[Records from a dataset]
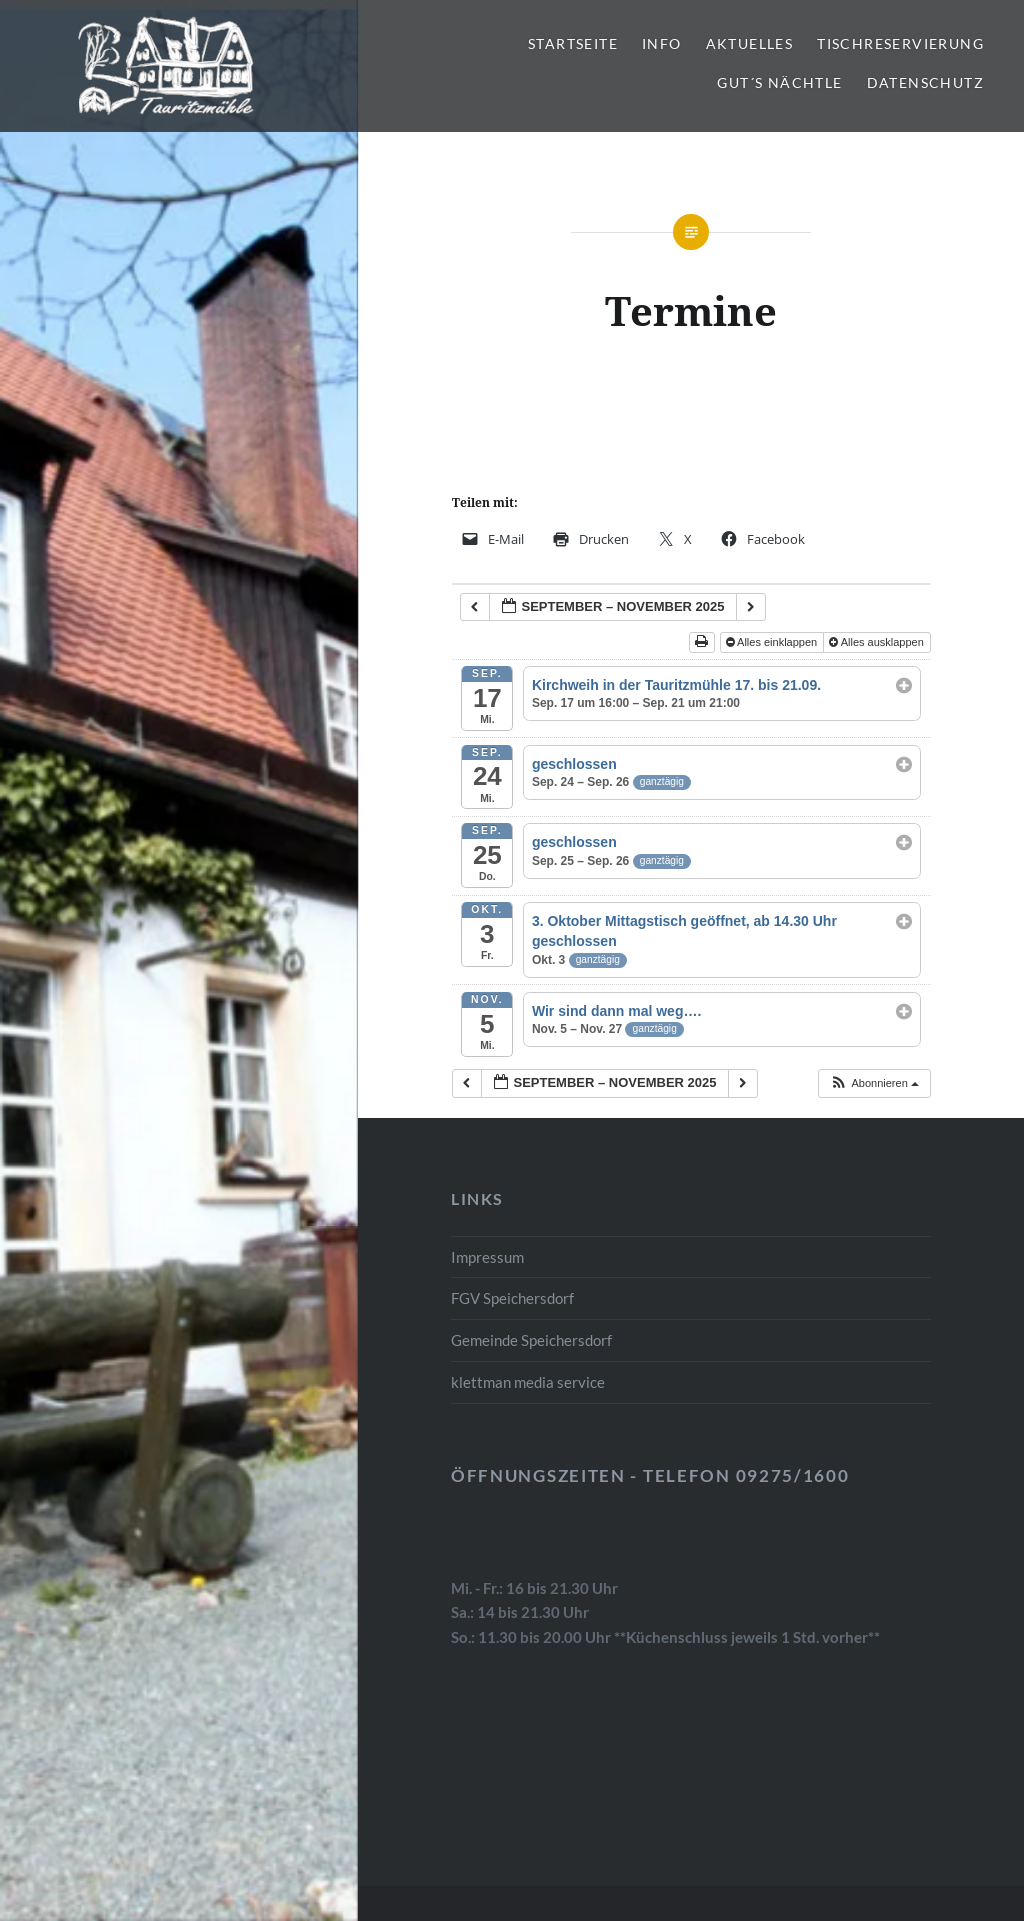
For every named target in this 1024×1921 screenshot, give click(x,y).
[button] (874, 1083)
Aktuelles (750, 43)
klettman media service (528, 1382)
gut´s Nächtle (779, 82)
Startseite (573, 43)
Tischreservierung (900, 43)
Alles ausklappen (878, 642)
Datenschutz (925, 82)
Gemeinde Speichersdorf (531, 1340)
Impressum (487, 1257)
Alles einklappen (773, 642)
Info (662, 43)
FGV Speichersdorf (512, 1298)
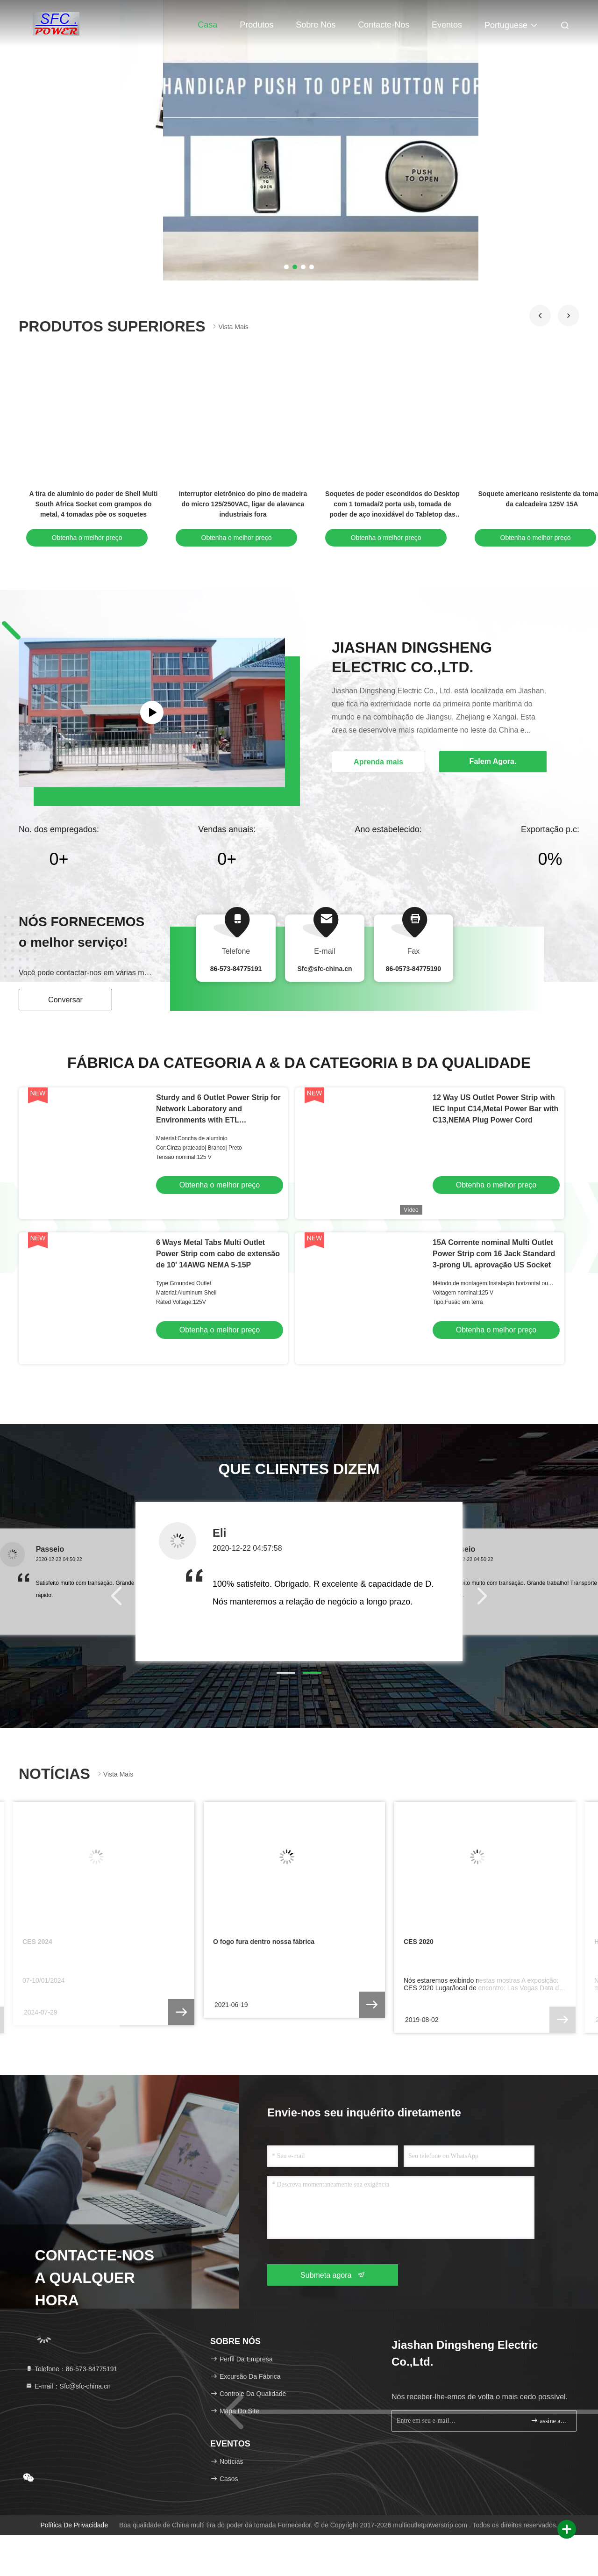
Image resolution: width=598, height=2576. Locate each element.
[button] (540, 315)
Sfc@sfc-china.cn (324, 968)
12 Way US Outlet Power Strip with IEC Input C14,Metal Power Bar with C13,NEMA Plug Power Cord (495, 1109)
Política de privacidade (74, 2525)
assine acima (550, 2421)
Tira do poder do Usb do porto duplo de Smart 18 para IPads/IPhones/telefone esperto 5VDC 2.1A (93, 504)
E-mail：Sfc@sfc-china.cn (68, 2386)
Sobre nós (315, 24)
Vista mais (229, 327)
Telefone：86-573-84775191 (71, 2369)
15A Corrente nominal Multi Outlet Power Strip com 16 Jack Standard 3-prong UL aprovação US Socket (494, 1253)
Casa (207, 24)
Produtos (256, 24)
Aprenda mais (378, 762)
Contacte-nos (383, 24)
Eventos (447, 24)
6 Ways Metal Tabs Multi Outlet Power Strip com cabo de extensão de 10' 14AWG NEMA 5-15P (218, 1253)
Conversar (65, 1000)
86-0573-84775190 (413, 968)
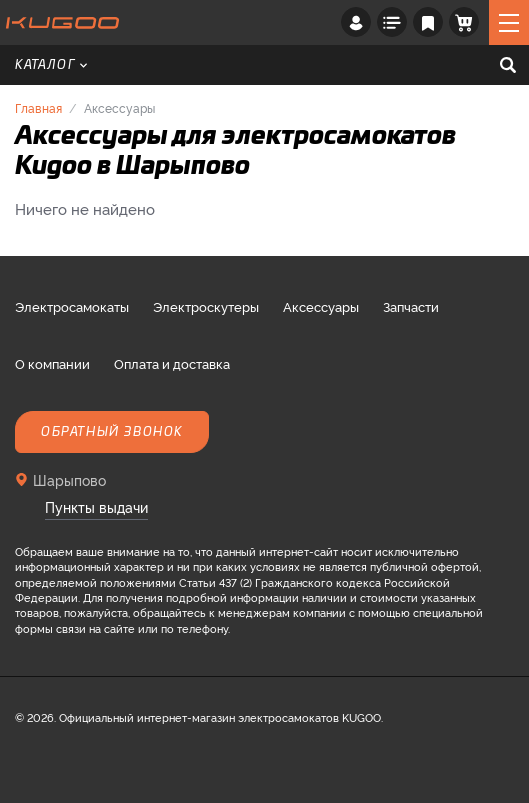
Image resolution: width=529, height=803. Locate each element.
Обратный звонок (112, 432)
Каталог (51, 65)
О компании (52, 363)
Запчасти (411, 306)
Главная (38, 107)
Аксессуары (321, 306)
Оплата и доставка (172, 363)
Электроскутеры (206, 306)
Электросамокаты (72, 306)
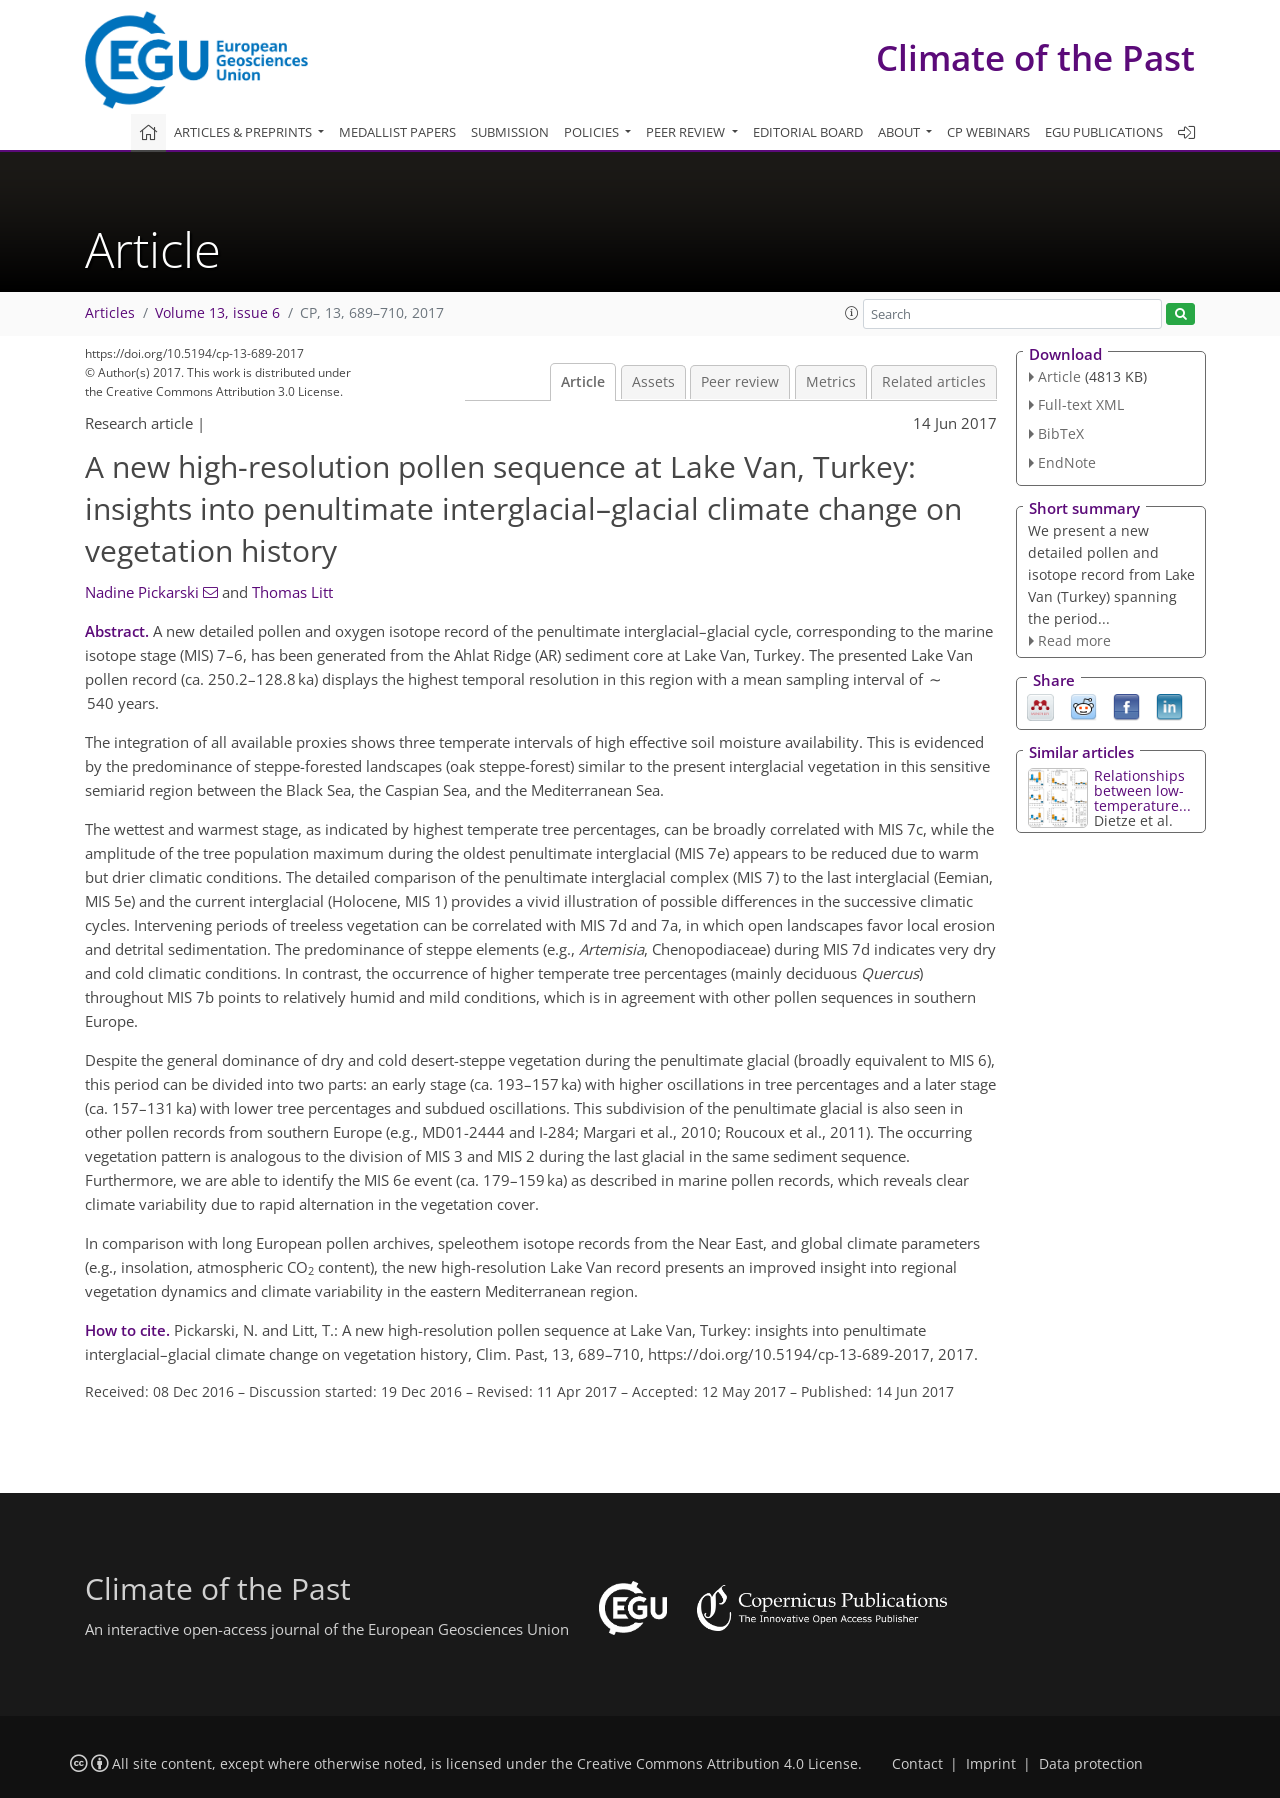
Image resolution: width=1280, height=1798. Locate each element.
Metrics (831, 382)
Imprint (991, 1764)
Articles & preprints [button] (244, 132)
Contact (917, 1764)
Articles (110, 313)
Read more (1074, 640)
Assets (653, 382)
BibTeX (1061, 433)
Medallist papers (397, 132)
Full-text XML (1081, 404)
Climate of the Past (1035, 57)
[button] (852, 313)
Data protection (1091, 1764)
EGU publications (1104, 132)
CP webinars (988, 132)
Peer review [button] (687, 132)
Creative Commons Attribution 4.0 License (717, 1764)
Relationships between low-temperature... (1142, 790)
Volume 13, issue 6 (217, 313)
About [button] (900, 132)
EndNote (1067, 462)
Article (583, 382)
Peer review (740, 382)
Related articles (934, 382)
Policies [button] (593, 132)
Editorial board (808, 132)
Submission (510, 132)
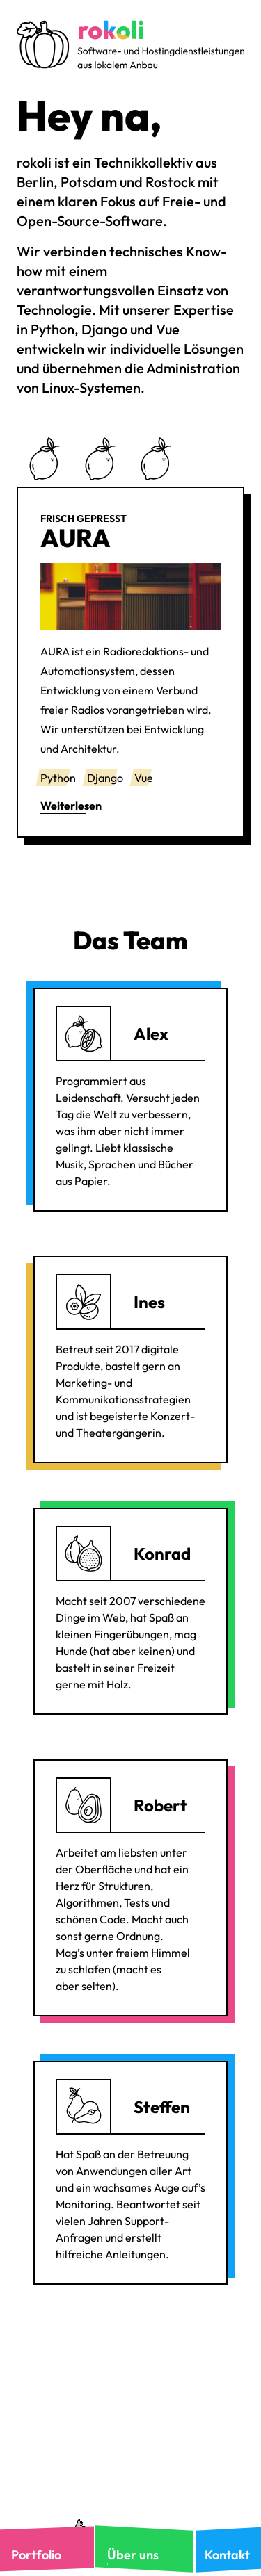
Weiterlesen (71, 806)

# REQUIRED WORK:
Each line above starting at the one holding "Электроскутеры (206, 306)" and ending at the one holding "Medallist papers (397, 132)" should be set down exactly as it stands, both ends included, with no pictures.

# RESULT OF THIS TASK:
Электроскутеры (206, 306)
Электросамокаты (72, 306)
Image resolution: width=1280, height=1798. Locate each element.
Metrics (831, 382)
Imprint (991, 1764)
Articles & preprints [button] (244, 132)
Contact (917, 1764)
Articles (110, 313)
Read more (1074, 640)
Assets (653, 382)
BibTeX (1061, 433)
Medallist papers (397, 132)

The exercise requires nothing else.